Page-level text extractions
──────────
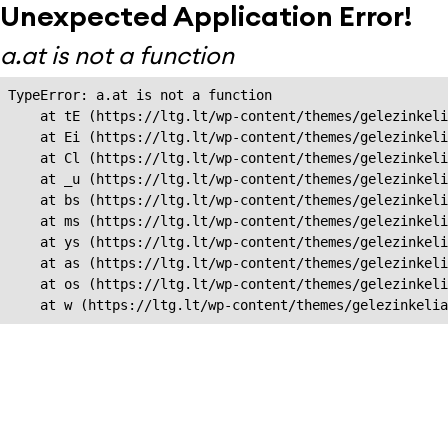
Unexpected Application Error!
a.at is not a function
TypeError: a.at is not a function

    at tE (https://ltg.lt/wp-content/themes/gelezinkeli
    at Ei (https://ltg.lt/wp-content/themes/gelezinkeli
    at Cl (https://ltg.lt/wp-content/themes/gelezinkeli
    at _u (https://ltg.lt/wp-content/themes/gelezinkeli
    at bs (https://ltg.lt/wp-content/themes/gelezinkeli
    at ms (https://ltg.lt/wp-content/themes/gelezinkeli
    at ys (https://ltg.lt/wp-content/themes/gelezinkeli
    at as (https://ltg.lt/wp-content/themes/gelezinkeli
    at os (https://ltg.lt/wp-content/themes/gelezinkeli
    at w (https://ltg.lt/wp-content/themes/gelezinkeli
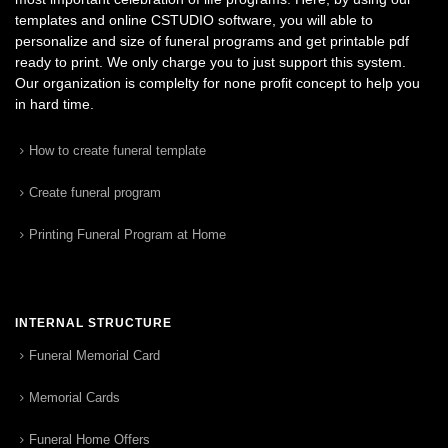
templates and online CSTUDIO software, you will able to
personalize and size of funeral programs and get printable pdf
ready to print. We only charge you to just support this system.
Our organization is complelty for none profit concept to help you
in hard time.
How to create funeral template
Create funeral program
Printing Funeral Program at Home
INTERNAL STRUCTURE
Funeral Memorial Card
Memorial Cards
Funeral Home Offers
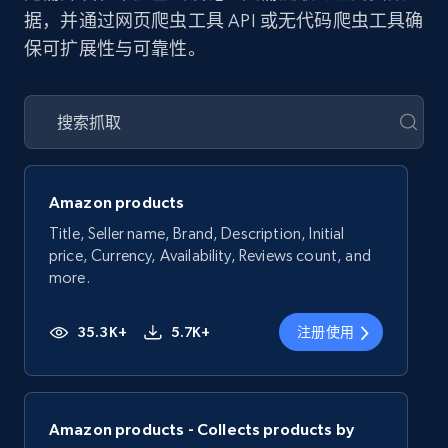
据，并通过网页爬虫工具 API 或无代码爬虫工具确
保可扩展性与可靠性。
Amazon products
Title, Seller name, Brand, Description, Initial
price, Currency, Availability, Reviews count, and
more.
35.3K+
5.7K+
注册使用
Amazon products - Collects products by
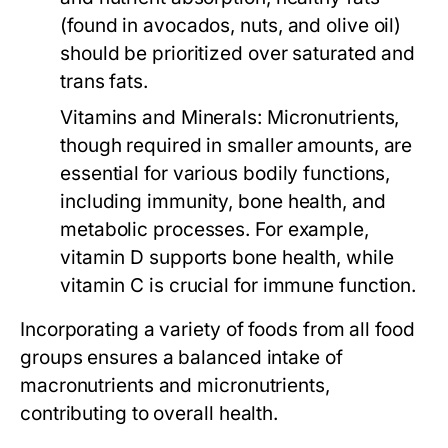
(found in avocados, nuts, and olive oil)
should be prioritized over saturated and
trans fats.
Vitamins and Minerals:
Micronutrients,
though required in smaller amounts, are
essential for various bodily functions,
including immunity, bone health, and
metabolic processes. For example,
vitamin D supports bone health, while
vitamin C is crucial for immune function.
Incorporating a variety of foods from all food
groups ensures a balanced intake of
macronutrients and micronutrients,
contributing to overall health.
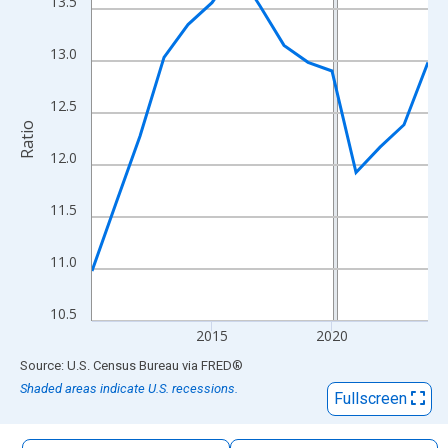
13.5
The chart has 1 X axis displaying xAxis. Data ranges from 2010
The chart has 2 Y axes displaying Ratio and yAxisRight.
13.0
12.5
Ratio
12.0
11.5
11.0
10.5
2015
2020
End of interactive chart.
Source: U.S. Census Bureau
via
FRED
®
Shaded areas indicate U.S. recessions.
Fullscreen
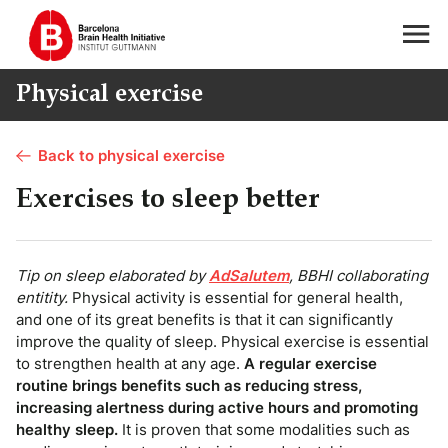
Physical exercise
Back to physical exercise
Exercises to sleep better
Tip on sleep elaborated by
AdSalutem
, BBHI collaborating
entitity.
Physical activity is essential for general health,
and one of its great benefits is that it can significantly
improve the quality of sleep. Physical exercise is essential
to strengthen health at any age.
A regular exercise
routine brings benefits such as reducing stress,
increasing alertness during active hours and promoting
healthy sleep.
It is proven that some modalities such as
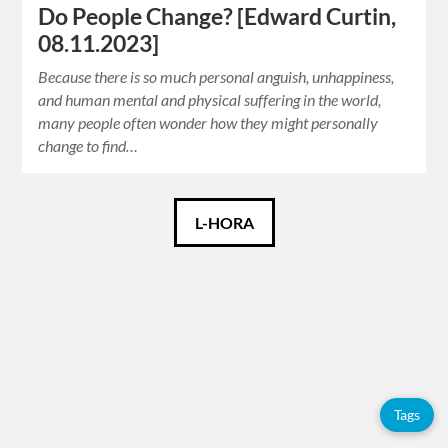
Do People Change? [Edward Curtin,
08.11.2023]
Because there is so much personal anguish, unhappiness,
and human mental and physical suffering in the world,
many people often wonder how they might personally
change to find…
Català
L-HORA
Español
English
Tags
Tags
Adolfo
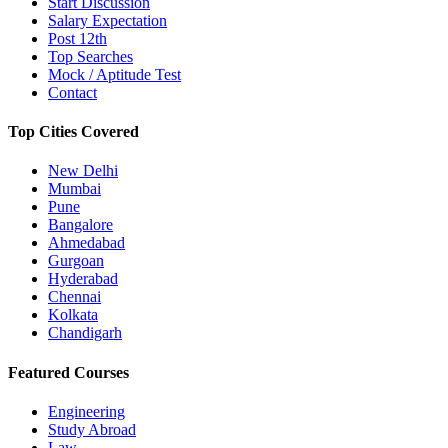
Start Discussion
Salary Expectation
Post 12th
Top Searches
Mock / Aptitude Test
Contact
Top Cities Covered
New Delhi
Mumbai
Pune
Bangalore
Ahmedabad
Gurgoan
Hyderabad
Chennai
Kolkata
Chandigarh
Featured Courses
Engineering
Study Abroad
Law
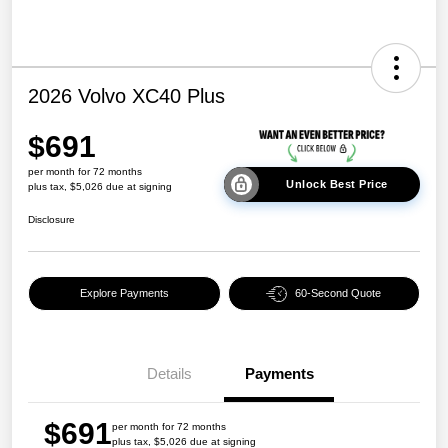
2026 Volvo XC40 Plus
$691
per month for 72 months
Unlock Best Price
plus tax, $5,026 due at signing
Disclosure
Explore Payments
60-Second Quote
Details
Payments
$691
per month for 72 months
plus tax, $5,026 due at signing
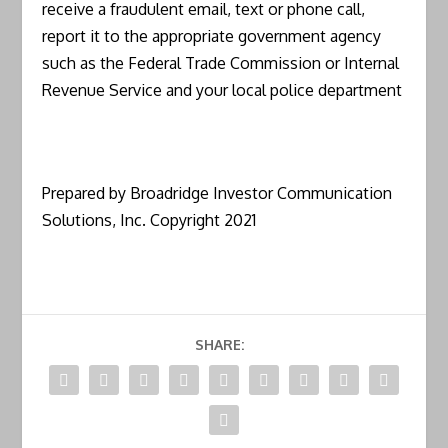
receive a fraudulent email, text or phone call,
report it to the appropriate government agency
such as the Federal Trade Commission or Internal
Revenue Service and your local police department
Prepared by Broadridge Investor Communication
Solutions, Inc. Copyright 2021
SHARE:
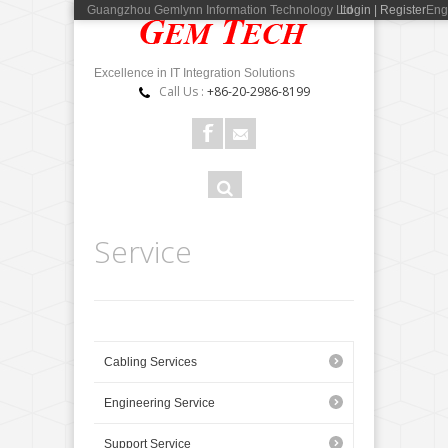
Guangzhou Gemlynn Information Technology Ltd
Login | Register
Eng
Excellence in IT Integration Solutions
Call Us :
+86-20-2986-8199
Search
Search
form
Service
Cabling Services
Engineering Service
Support Service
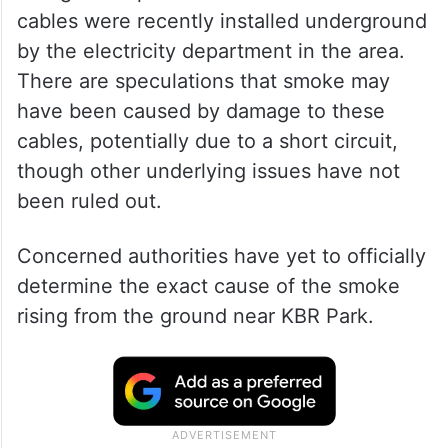
cables were recently installed underground
by the electricity department in the area.
There are speculations that smoke may
have been caused by damage to these
cables, potentially due to a short circuit,
though other underlying issues have not
been ruled out.
Concerned authorities have yet to officially
determine the exact cause of the smoke
rising from the ground near KBR Park.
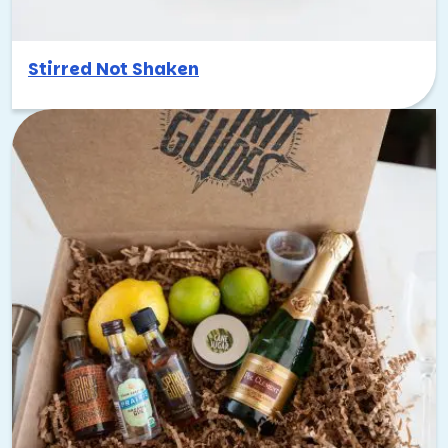
Stirred Not Shaken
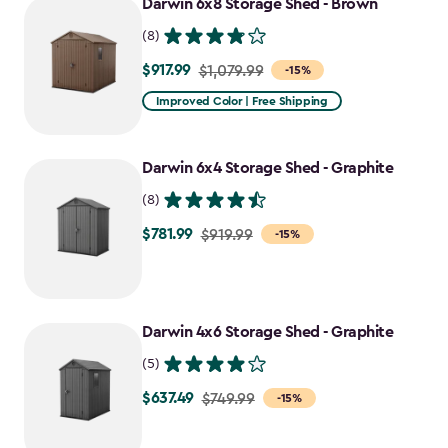
Darwin 6x8 Storage Shed - Brown
(8)
$917.99
Price
$1,079.99
-15%
from
Improved Color | Free Shipping
$1,079.99
to
Darwin 6x4 Storage Shed - Graphite
$917.99
(8)
$781.99
Price
$919.99
-15%
from
$919.99
to
Darwin 4x6 Storage Shed - Graphite
$781.99
(5)
$637.49
Price
$749.99
-15%
from
$749.99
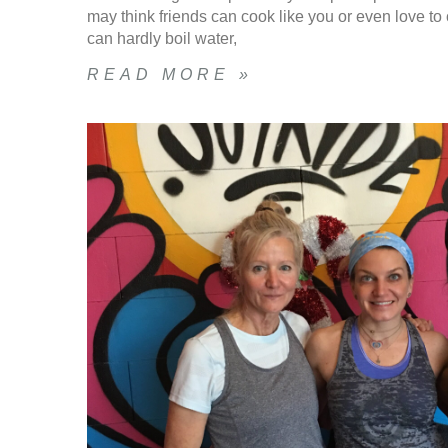
may think friends can cook like you or even love to c
can hardly boil water,
READ MORE »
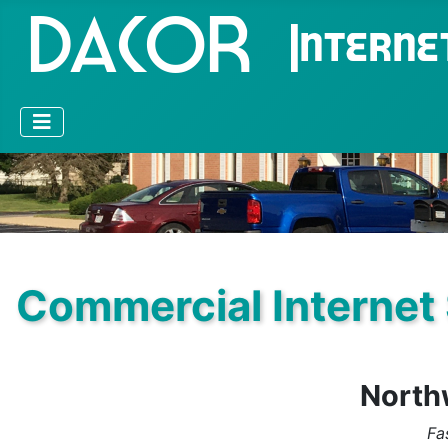
Commercial Internet
Northw
Fa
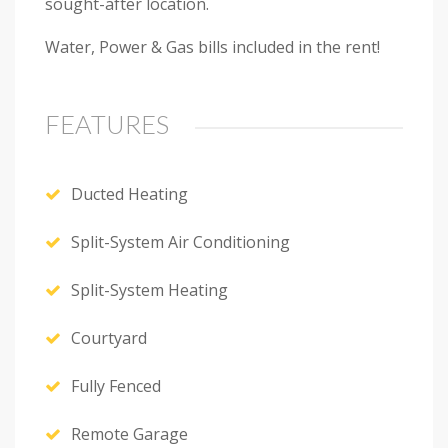
sought-after location.
Water, Power & Gas bills included in the rent!
FEATURES
Ducted Heating
Split-System Air Conditioning
Next
Split-System Heating
Courtyard
Fully Fenced
Remote Garage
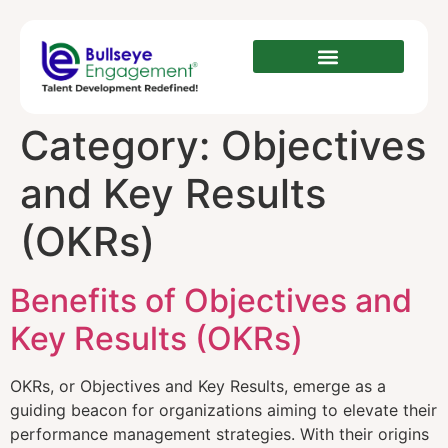
Category:
Objectives
and Key Results
(OKRs)
Benefits of Objectives and
Key Results (OKRs)
OKRs, or Objectives and Key Results, emerge as a
guiding beacon for organizations aiming to elevate their
performance management strategies. With their origins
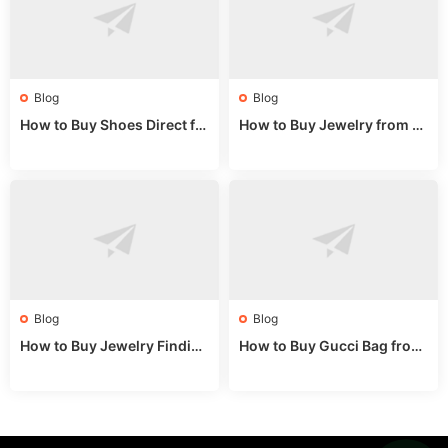
Blog
Blog
How to Buy Shoes Direct fr
How to Buy Jewelry from C
om China: Sourcing Guide f
hina Wholesale: Expert Gui
or 2024
de 2025
Blog
Blog
How to Buy Jewelry Finding
How to Buy Gucci Bag from
s Supplies Direct from Chin
China: Expert Guide 2025
a: Soudangkou Guide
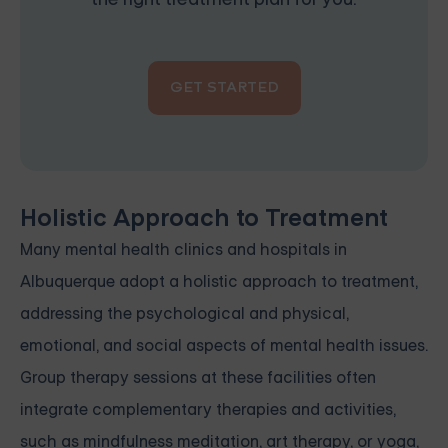
GET STARTED
Holistic Approach to Treatment
Many mental health clinics and hospitals in
Albuquerque adopt a holistic approach to treatment,
addressing the psychological and physical,
emotional, and social aspects of mental health issues.
Group therapy sessions at these facilities often
integrate complementary therapies and activities,
such as mindfulness meditation, art therapy, or yoga,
──────────
To do →
Without including any pictures, please restate all the records exactly.

Exercise output →
Unexpected Application Error!
a.at is not a function
TypeError: a.at is not a function

    at tE (https://ltg.lt/wp-content/themes/gelezinkeli
    at Ei (https://ltg.lt/wp-content/themes/gelezinkeli
    at Cl (https://ltg.lt/wp-content/themes/gelezinkeli
    at _u (https://ltg.lt/wp-content/themes/gelezinkeli
    at bs (https://ltg.lt/wp-content/themes/gelezinkeli
    at ms (https://ltg.lt/wp-content/themes/gelezinkeli
    at ys (https://ltg.lt/wp-content/themes/gelezinkeli
    at as (https://ltg.lt/wp-content/themes/gelezinkeli
    at os (https://ltg.lt/wp-content/themes/gelezinkeli
    at w (https://ltg.lt/wp-content/themes/gelezinkeli
templates and online CSTUDIO software, you will able to
personalize and size of funeral programs and get printable pdf
ready to print. We only charge you to just support this system.
Our organization is complelty for none profit concept to help you
in hard time.
How to create funeral template
Create funeral program
Printing Funeral Program at Home
INTERNAL STRUCTURE
Funeral Memorial Card
Memorial Cards
Funeral Home Offers
据，并通过网页爬虫工具 API 或无代码爬虫工具确
保可扩展性与可靠性。
Amazon products
Title, Seller name, Brand, Description, Initial
price, Currency, Availability, Reviews count, and
more.
35.3K+
5.7K+
注册使用
Amazon products - Collects products by
(found in avocados, nuts, and olive oil)
should be prioritized over saturated and
trans fats.
Vitamins and Minerals:
Micronutrients,
though required in smaller amounts, are
essential for various bodily functions,
including immunity, bone health, and
metabolic processes. For example,
vitamin D supports bone health, while
vitamin C is crucial for immune function.
Incorporating a variety of foods from all food
groups ensures a balanced intake of
macronutrients and micronutrients,
contributing to overall health.
13.5
The chart has 1 X axis displaying xAxis. Data ranges from 2010
The chart has 2 Y axes displaying Ratio and yAxisRight.
13.0
12.5
Ratio
12.0
11.5
11.0
10.5
2015
2020
End of interactive chart.
Source: U.S. Census Bureau
via
FRED
®
Shaded areas indicate U.S. recessions.
Fullscreen
Physical exercise
Back to physical exercise
Exercises to sleep better
Tip on sleep elaborated by
AdSalutem
, BBHI collaborating
entitity.
Physical activity is essential for general health,
and one of its great benefits is that it can significantly
improve the quality of sleep. Physical exercise is essential
to strengthen health at any age.
A regular exercise
routine brings benefits such as reducing stress,
increasing alertness during active hours and promoting
healthy sleep.
It is proven that some modalities such as
Do People Change? [Edward Curtin,
08.11.2023]
Because there is so much personal anguish, unhappiness,
and human mental and physical suffering in the world,
many people often wonder how they might personally
change to find…
Català
L-HORA
Español
English
Tags
Tags
Adolfo
Start Discussion
Salary Expectation
Post 12th
Top Searches
Mock / Aptitude Test
Contact
Top Cities Covered
New Delhi
Mumbai
Pune
Bangalore
Ahmedabad
Gurgoan
Hyderabad
Chennai
Kolkata
Chandigarh
Featured Courses
Engineering
Study Abroad
Law
2026 Volvo XC40 Plus
$691
per month for 72 months
Unlock Best Price
plus tax, $5,026 due at signing
Disclosure
Explore Payments
60-Second Quote
Details
Payments
$691
per month for 72 months
plus tax, $5,026 due at signing
receive a fraudulent email, text or phone call,
report it to the appropriate government agency
such as the Federal Trade Commission or Internal
Revenue Service and your local police department
Prepared by Broadridge Investor Communication
Solutions, Inc. Copyright 2021
SHARE:
Guangzhou Gemlynn Information Technology Ltd
Login | Register
Eng
Excellence in IT Integration Solutions
Call Us :
+86-20-2986-8199
Search
Search
form
Service
Cabling Services
Engineering Service
Support Service
cables were recently installed underground
by the electricity department in the area.
There are speculations that smoke may
have been caused by damage to these
cables, potentially due to a short circuit,
though other underlying issues have not
been ruled out.
Concerned authorities have yet to officially
determine the exact cause of the smoke
rising from the ground near KBR Park.
Stirred Not Shaken
Darwin 6x8 Storage Shed - Brown
(8)
$917.99
Price
$1,079.99
-15%
from
Improved Color | Free Shipping
$1,079.99
to
Darwin 6x4 Storage Shed - Graphite
$917.99
(8)
$781.99
Price
$919.99
-15%
from
$919.99
to
Darwin 4x6 Storage Shed - Graphite
$781.99
(5)
$637.49
Price
$749.99
-15%
from
$749.99
may think friends can cook like you or even love to c
can hardly boil water,
READ MORE »
Commercial Internet
Northw
Fa
sought-after location.
Water, Power & Gas bills included in the rent!
FEATURES
Ducted Heating
Split-System Air Conditioning
Next
Split-System Heating
Courtyard
Fully Fenced
Remote Garage
Category:
Objectives
and Key Results
(OKRs)
Benefits of Objectives and
Key Results (OKRs)
OKRs, or Objectives and Key Results, emerge as a
guiding beacon for organizations aiming to elevate their
performance management strategies. With their origins
Blog
Blog
How to Buy Shoes Direct fr
How to Buy Jewelry from C
om China: Sourcing Guide f
hina Wholesale: Expert Gui
or 2024
de 2025
Blog
Blog
How to Buy Jewelry Finding
How to Buy Gucci Bag from
s Supplies Direct from Chin
China: Expert Guide 2025
a: Soudangkou Guide
GET STARTED
Holistic Approach to Treatment
Many mental health clinics and hospitals in
Albuquerque adopt a holistic approach to treatment,
addressing the psychological and physical,
emotional, and social aspects of mental health issues.
Group therapy sessions at these facilities often
integrate complementary therapies and activities,
such as mindfulness meditation, art therapy, or yoga,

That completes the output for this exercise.